9 thoughts on “Beware The Dictum: The 4th Circuit’s Discovery Of The Meaning Of Sex

  1. Richard G. Kopf


    I used to write long opinion (479 pages plus attachments in one case). My excuse was that I was dumb. Writing helped me think less incoherently. Then I realized how stupid I was to inflict my stupid on others.

    I try to be less stupid now, although terminal dumb can’t really be changed. It is a conundrum. I wish I knew what that word meant, but I read it somewhere in a very long opinion by a really smart judge. Having used the word “conundrum,” and not knowing the meaning of the word, I wonder whether a trigger warning is necessary. I don’t know. Some things are inexplicable, but I don’t understand that word either.

    All the best.


      1. John Barleycorn

        It’s cool with them legi-bots and as an additional added bonus “The United States never pay costs.*”.

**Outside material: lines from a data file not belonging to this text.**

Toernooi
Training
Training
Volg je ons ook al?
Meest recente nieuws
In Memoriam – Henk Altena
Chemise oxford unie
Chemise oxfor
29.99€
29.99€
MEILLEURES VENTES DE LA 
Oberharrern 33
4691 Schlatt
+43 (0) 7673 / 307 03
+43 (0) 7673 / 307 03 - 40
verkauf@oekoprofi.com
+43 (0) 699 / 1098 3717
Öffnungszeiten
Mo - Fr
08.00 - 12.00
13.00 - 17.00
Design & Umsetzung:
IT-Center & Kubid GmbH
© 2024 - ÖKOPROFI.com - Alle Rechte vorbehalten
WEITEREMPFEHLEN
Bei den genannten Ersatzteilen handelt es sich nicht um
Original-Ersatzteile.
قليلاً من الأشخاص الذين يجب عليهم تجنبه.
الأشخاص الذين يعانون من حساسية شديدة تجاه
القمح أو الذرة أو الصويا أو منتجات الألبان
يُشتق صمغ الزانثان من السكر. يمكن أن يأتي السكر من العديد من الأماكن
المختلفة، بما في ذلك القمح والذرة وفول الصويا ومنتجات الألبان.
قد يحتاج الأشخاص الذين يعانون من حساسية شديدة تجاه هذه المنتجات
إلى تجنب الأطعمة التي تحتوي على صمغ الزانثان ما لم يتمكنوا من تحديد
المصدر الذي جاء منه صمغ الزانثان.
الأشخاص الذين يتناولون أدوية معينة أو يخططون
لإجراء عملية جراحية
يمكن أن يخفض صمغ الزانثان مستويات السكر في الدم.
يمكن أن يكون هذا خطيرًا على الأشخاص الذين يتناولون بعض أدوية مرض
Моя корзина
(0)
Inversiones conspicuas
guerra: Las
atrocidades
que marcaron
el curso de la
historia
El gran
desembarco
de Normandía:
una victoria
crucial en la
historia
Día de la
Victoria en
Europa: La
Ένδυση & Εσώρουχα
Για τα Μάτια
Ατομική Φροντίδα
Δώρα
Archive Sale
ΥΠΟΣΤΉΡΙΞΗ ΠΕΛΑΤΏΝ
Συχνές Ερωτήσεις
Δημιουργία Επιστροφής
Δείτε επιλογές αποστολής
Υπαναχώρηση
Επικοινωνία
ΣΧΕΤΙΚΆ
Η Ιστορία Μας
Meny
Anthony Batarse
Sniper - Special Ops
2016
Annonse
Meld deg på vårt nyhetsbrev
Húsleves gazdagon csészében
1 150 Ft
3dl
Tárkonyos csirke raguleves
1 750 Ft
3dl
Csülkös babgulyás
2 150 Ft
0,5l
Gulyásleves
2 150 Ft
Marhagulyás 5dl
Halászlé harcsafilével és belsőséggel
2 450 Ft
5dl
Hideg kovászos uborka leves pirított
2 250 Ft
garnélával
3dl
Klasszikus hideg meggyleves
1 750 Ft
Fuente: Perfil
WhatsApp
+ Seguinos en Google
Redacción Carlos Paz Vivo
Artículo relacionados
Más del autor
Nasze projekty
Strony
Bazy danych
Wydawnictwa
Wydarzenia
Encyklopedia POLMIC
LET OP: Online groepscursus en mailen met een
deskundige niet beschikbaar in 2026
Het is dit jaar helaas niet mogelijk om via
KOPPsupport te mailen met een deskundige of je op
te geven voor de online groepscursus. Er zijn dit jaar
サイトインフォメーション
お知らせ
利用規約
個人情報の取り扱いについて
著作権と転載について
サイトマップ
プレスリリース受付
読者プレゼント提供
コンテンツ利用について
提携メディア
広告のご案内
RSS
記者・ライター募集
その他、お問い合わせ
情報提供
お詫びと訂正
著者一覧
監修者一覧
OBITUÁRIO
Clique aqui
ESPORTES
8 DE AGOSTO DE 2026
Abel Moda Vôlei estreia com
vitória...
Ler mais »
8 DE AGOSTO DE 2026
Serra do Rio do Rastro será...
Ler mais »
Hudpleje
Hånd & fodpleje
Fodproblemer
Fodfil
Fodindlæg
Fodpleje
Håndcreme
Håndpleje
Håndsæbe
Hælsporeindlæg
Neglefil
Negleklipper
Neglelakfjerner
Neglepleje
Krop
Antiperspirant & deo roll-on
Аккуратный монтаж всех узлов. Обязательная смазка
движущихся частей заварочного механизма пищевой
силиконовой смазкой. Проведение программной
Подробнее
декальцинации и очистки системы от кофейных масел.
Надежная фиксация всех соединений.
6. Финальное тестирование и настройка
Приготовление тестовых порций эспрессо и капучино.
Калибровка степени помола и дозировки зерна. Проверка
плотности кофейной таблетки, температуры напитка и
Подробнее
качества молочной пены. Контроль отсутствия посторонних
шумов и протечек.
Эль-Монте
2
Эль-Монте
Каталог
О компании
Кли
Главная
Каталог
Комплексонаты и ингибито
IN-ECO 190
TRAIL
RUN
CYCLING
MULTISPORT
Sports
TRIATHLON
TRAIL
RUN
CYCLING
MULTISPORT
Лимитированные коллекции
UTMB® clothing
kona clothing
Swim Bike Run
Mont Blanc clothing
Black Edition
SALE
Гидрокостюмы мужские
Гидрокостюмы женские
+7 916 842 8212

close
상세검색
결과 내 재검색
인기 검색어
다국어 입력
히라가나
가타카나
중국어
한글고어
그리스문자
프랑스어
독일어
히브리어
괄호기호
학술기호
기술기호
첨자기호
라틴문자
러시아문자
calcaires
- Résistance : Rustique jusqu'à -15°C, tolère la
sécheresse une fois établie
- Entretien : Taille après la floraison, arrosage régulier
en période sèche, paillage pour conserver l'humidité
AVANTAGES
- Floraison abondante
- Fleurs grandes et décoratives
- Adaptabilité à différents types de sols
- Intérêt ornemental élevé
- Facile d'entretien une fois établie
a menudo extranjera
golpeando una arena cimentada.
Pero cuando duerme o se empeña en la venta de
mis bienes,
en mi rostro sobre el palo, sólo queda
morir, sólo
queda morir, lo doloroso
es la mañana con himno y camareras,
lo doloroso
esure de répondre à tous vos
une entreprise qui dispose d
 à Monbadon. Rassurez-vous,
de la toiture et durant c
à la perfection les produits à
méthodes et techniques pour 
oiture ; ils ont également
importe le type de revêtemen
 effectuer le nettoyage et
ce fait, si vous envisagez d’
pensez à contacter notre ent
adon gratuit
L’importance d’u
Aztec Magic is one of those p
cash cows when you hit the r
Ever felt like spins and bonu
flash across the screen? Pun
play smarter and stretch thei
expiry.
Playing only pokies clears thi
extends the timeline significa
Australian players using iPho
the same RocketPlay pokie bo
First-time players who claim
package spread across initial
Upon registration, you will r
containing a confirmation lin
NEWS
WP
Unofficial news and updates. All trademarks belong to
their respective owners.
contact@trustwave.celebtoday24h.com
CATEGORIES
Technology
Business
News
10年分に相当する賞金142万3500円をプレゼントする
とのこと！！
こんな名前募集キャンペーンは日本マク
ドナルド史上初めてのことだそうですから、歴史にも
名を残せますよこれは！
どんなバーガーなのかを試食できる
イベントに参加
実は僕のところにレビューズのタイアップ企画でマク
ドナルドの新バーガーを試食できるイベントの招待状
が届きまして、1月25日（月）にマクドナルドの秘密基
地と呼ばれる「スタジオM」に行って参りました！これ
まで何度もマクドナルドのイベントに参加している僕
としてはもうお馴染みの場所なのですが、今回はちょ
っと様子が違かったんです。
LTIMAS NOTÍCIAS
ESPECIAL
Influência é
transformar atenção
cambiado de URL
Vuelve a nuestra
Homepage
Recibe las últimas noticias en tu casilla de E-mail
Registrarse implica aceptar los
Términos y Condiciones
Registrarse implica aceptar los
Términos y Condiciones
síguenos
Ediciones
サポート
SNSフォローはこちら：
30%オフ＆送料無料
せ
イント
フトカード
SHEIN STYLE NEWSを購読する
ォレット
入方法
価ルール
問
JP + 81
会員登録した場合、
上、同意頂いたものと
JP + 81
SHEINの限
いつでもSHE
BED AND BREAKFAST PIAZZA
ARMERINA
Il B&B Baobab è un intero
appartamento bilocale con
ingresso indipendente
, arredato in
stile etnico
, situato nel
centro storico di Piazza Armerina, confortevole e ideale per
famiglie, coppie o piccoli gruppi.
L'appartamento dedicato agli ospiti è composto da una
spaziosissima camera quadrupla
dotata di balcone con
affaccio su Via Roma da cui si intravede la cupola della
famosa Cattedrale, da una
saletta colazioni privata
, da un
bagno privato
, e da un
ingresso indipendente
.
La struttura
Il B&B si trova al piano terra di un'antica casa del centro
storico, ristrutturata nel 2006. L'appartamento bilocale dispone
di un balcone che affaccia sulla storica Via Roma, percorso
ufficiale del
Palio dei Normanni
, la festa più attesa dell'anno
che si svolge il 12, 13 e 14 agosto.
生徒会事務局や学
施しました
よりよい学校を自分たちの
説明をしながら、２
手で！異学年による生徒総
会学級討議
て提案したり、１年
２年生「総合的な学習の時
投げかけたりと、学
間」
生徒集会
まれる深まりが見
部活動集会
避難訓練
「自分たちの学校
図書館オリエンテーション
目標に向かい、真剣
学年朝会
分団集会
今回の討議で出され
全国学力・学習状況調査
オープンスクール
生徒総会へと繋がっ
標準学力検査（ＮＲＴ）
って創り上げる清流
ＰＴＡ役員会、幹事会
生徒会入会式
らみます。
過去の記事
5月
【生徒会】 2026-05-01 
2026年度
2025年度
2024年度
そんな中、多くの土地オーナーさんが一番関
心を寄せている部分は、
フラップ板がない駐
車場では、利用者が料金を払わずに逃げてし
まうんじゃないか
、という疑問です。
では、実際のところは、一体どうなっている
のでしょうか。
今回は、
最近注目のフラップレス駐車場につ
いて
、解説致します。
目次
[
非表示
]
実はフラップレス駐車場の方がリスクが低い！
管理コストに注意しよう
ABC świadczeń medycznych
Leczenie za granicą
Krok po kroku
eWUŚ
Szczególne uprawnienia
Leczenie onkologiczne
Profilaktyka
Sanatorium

        *One of the shortest supreme opinions I do believe. And simple “hell no” would have sufficed.

        P.S. There is a “lawyers are full of shit and the judge insisted on describing the wipe” bathroom joke floating around in here some where.

    1. MonitorsMost

      Judge Kopf,
      If I recall correctly, you apologized in the opinion for its length, thus adding an additional 1/3 of a page.

  2. Franklin Michaels

    On the approach of the 4th Circuit’s majority, Andrew Miltenberg’s complaint in Colorado includes the argument that the Dear Colleague Letter shouldn’t be entitled to agency deference where it reversed the DOE’s position of 30 years without so much as an explanation, let alone compliance with APA niceties. But coincidentally, 30 years is precisely the period of time in which the issue of an agency’s reversal of it’s prior position was argued before the Supreme Court earlier this week in Encino Motorcars v. Navarro.

    So unless I egregiously misread, this part of the discussion might very well be resolved by the end of June. TBD.

    1. SHG Post author

      There are similarities, but there are also huge differences. In Encino Motorcars v. Navarro, when went through the requisite notice and comment for regulation. Here, they did nothing more than announce a completely different rule (which they call guidance, since it didn’t go through notice and comment) pulled out of their ass.

      1. Franklin Michaels

        Yabut – at least per SCOTUS blog – the Labor Depart change of heart may be in trouble because of the 30 year gap, notwithstanding exercise in notice and comment when it got around to changing it’s mind. So while a victory for government in Encino Motors would likely leave Miltenberg’s APA (and strongest) issues against the validity of The Letter intact, either an outright win for Encino Motors or a remand to consider the effect of the 30 year gap could be somewhere between huge and dispositive for the home team.